(To whoever bought copy of The Wonder Weeks for $137, please return it! It's not worth that much money. I feel horrible because I'm sure my recommendations have contributed to this insane arbitrage of the book. I'm figuring out a workaround for the shortage of copies, and will keep you updated.)
Book review of The Daring Book for Girls by Andrea Buchanan and Miriam Peskowitz.
Remember back when we were talking about* The Dangerous Book For Boys and speculating that the book for girls wouldn't be as cool?
Wrong, wrong, wrong. The Daring Book for Girls is right, right, right.
This book covers so many topics, from essential gear to pressing flowers to being a spy to karate moves to negotiating a salary to Latin and Greek roots to making a lemon-powered clock to queens of the ancient world. Stocks and bonds? In the book. Peach pit rings? In the book. Building campfires? In the book. Slumber party games, rules of basketball, math tricks, making friendship bracelets, book lists, and tons more.
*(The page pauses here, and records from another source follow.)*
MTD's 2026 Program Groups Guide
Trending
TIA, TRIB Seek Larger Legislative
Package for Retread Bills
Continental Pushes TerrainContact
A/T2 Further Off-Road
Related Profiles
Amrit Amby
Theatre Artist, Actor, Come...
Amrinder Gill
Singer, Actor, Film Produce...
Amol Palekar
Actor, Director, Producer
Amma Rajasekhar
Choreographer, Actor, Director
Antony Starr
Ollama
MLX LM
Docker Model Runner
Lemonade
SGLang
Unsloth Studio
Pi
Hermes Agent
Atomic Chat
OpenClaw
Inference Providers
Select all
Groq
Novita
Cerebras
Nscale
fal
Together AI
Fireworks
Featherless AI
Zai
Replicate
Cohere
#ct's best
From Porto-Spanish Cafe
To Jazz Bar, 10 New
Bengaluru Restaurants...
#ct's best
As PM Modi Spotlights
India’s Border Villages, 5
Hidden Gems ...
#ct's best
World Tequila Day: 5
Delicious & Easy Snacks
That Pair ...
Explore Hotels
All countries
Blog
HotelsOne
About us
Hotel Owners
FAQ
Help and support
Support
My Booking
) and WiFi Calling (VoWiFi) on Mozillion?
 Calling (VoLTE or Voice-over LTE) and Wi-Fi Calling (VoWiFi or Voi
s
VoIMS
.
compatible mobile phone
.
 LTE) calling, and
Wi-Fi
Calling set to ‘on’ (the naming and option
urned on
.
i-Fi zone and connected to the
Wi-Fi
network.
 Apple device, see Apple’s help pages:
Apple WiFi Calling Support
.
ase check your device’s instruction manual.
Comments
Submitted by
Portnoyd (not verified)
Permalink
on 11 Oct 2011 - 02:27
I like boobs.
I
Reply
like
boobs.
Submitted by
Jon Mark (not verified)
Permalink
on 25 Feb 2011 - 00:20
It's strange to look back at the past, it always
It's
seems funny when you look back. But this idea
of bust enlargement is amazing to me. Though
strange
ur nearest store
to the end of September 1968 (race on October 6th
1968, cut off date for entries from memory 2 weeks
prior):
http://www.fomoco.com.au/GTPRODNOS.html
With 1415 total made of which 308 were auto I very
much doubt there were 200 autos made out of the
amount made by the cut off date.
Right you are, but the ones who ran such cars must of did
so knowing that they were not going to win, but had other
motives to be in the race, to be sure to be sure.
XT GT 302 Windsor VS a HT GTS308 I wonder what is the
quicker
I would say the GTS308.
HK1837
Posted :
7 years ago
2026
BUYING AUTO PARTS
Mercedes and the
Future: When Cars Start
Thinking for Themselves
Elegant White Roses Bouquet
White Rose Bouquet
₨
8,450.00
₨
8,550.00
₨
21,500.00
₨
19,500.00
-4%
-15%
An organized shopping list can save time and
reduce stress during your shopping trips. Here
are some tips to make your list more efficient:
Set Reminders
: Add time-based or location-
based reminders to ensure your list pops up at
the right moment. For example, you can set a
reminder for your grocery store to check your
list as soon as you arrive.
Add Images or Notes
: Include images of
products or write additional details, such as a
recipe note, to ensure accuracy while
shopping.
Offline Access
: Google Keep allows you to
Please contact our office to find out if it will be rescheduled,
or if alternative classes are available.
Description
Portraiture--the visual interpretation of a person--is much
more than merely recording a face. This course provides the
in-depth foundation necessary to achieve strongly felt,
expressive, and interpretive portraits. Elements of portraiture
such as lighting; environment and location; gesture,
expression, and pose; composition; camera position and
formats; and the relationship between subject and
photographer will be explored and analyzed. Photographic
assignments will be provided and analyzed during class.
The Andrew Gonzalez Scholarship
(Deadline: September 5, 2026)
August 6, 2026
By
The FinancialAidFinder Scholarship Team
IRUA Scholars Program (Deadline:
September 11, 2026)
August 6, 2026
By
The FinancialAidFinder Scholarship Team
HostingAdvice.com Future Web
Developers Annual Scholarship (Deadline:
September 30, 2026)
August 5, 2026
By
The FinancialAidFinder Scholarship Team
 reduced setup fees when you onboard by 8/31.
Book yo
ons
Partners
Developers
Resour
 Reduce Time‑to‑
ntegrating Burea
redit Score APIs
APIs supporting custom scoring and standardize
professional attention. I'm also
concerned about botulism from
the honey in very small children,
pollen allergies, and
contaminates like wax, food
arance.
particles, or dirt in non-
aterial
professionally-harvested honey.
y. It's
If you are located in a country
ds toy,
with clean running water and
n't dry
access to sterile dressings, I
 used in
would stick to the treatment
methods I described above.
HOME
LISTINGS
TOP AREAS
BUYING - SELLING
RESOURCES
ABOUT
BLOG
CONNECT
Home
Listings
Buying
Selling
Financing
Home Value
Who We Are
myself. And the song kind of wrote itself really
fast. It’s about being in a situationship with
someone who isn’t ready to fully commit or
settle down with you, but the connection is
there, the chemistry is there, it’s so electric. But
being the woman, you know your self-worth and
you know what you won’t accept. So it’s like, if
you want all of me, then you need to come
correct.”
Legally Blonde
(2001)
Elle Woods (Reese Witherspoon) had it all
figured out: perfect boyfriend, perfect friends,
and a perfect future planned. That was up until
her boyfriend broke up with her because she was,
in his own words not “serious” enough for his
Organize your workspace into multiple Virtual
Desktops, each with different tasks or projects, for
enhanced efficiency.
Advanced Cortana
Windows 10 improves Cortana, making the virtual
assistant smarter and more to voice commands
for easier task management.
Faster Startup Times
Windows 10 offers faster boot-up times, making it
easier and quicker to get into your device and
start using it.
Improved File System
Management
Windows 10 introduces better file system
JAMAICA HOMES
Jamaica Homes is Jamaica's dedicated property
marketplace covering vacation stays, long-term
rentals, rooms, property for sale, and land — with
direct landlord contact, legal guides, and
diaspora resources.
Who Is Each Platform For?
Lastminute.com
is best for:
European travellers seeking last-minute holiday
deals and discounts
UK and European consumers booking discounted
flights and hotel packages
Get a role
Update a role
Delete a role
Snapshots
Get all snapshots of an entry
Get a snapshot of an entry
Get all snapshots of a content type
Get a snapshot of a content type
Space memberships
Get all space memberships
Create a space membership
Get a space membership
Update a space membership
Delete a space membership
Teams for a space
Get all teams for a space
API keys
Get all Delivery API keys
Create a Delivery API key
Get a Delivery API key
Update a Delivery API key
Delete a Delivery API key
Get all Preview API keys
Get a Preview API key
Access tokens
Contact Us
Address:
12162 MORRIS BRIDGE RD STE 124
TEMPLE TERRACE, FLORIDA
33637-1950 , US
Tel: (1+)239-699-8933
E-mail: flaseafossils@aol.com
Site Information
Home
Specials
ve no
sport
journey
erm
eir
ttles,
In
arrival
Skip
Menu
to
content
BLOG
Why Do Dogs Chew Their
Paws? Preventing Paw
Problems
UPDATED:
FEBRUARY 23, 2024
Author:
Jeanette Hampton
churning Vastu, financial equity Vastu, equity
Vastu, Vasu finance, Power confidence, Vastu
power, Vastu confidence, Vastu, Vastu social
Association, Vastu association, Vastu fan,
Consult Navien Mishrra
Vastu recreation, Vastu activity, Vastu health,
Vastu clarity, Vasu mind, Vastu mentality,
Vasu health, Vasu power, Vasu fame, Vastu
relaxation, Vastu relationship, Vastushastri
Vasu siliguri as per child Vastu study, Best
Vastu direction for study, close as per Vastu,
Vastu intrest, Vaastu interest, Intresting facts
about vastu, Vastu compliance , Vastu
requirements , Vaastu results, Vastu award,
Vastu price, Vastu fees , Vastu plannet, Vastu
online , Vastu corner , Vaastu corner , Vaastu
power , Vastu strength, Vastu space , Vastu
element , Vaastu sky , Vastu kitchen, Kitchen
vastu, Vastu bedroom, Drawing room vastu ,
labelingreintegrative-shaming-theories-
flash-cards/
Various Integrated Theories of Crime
Don't tell my sons, but this book has more cool stuff than the boy book does.**
Honestly, the only essential thing I can think of that isn't in the book is rolling your own tampon from toilet paper in an emergency. (The target audience for the book is 8 and up, though, so tampons aren't an issue for the younger end of the audience.) Even wearing high heels is in the book, in the section on dangerous things. With a note that once you get good at it, you can even run and do karate moves in high heels.
I was lucky enough to go to the NYC reading the authors gave last week. One of the things they said was that they think it's vital to preserve so many of these "girl skills" that have been passed down from generation to generation, but have fallen out of favor because girls now are supposed to be tough. That really resonated with me. If I can be a CEO and also a knitter, then why should girls not learn how to braid friendship bracelets? By ignoring these traditional things that girls have done for fun, we're reinforcing a message that girls are only supposed to like certain things.
The other things Andi and Miriam said that was a big zing right to my solar plexus was that when they were looking around at other books for tweeners, so much of what they found was about makeup, and boys, and their bodies. So they specifically wrote a book that didn't deal with sex and makeup and bodies, but about being smart and capable and fun. They have a page about boys in the book that's remarkably sensible and human. I don't have a daughter, but this is a book I would have loved as a tween and would give to a hypothetical future daughter. I've already recommended it to at least a dozen people.
My mom called as I was writing this. I'd sent her the book after I finished it, because she's sort of the ultimate Girl Scout, and was always doing projects with me when I was a kid. Her review:
"I'm surprised at how much it looks just like one of the old Girl Scout manuals! It has that same look and feel, and encouraging tone that makes the girls feel like they want to do all the projects and learn all the facts. The disclaimer at the beginning that girls should do the projects exactly as written, and with an adult's help, was also important, because then they're spending time with an adult who can pass down the knowledge and tradition. I find the whole book fascinating, and you knew I would, [insert her embarrassing nickname for me here]."
Then she told me which ones of her friends she was going to show the book to today.
Buy the book. Did I mention that you should buy the book?
* I think it's fascinating that this discussion about gender and roles and toys and books is the most heated, vicious, and offended we've ever been on AskMoxie.org.
** In all fairness, I think that may be because the authors of the boy book are British and restrained, while the authors of the girl book are American and prone to excess. Ha. Kidding.